* THE TASK *
Please write out all of the entries beneath this line exactly, skipping the pictures.

* RECORDS FOR THIS EXERCISE *

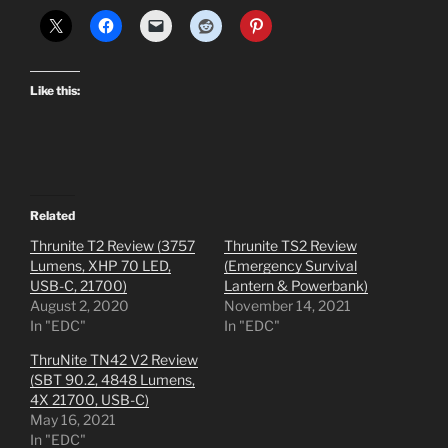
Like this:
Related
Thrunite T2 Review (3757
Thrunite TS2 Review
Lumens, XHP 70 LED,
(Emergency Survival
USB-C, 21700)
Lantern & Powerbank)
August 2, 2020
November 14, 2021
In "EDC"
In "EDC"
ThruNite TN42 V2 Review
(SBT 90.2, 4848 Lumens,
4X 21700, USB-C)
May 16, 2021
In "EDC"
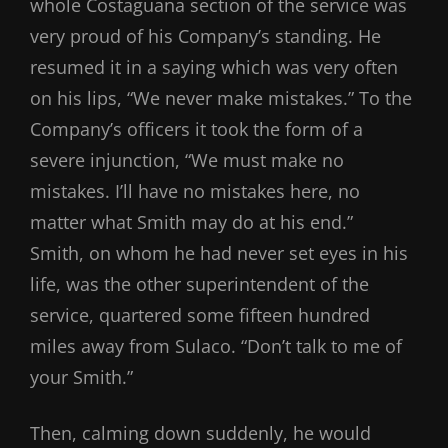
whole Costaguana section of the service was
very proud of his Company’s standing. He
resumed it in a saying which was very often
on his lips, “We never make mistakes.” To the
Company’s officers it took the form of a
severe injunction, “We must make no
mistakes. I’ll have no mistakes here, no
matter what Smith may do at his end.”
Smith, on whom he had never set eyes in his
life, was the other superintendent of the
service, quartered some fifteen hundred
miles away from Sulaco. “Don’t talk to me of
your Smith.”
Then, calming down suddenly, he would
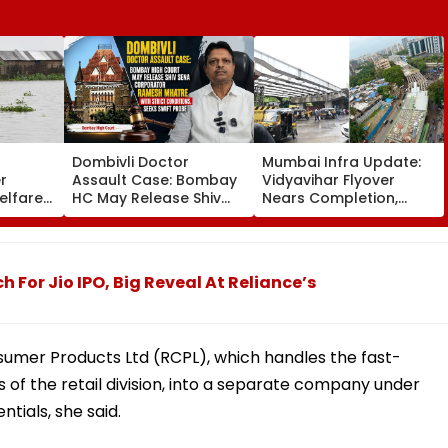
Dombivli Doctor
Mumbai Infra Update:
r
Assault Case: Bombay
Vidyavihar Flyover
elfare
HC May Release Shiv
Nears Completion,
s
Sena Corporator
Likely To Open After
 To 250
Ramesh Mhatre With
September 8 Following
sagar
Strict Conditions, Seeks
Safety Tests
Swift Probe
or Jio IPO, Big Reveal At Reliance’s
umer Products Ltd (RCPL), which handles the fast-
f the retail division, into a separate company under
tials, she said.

* RESPONSE *
Like this:
Related
Thrunite T2 Review (3757
Thrunite TS2 Review
Lumens, XHP 70 LED,
(Emergency Survival
USB-C, 21700)
Lantern & Powerbank)
August 2, 2020
November 14, 2021
In "EDC"
In "EDC"
ThruNite TN42 V2 Review
(SBT 90.2, 4848 Lumens,
4X 21700, USB-C)
May 16, 2021
In "EDC"
whole Costaguana section of the service was
very proud of his Company’s standing. He
resumed it in a saying which was very often
on his lips, “We never make mistakes.” To the
Company’s officers it took the form of a
severe injunction, “We must make no
mistakes. I’ll have no mistakes here, no
matter what Smith may do at his end.”
Smith, on whom he had never set eyes in his
life, was the other superintendent of the
service, quartered some fifteen hundred
miles away from Sulaco. “Don’t talk to me of
your Smith.”
Then, calming down suddenly, he would
Dombivli Doctor
Mumbai Infra Update:
r
Assault Case: Bombay
Vidyavihar Flyover
elfare
HC May Release Shiv
Nears Completion,
s
Sena Corporator
Likely To Open After
 To 250
Ramesh Mhatre With
September 8 Following
sagar
Strict Conditions, Seeks
Safety Tests
Swift Probe
or Jio IPO, Big Reveal At Reliance’s
umer Products Ltd (RCPL), which handles the fast-
f the retail division, into a separate company under
tials, she said.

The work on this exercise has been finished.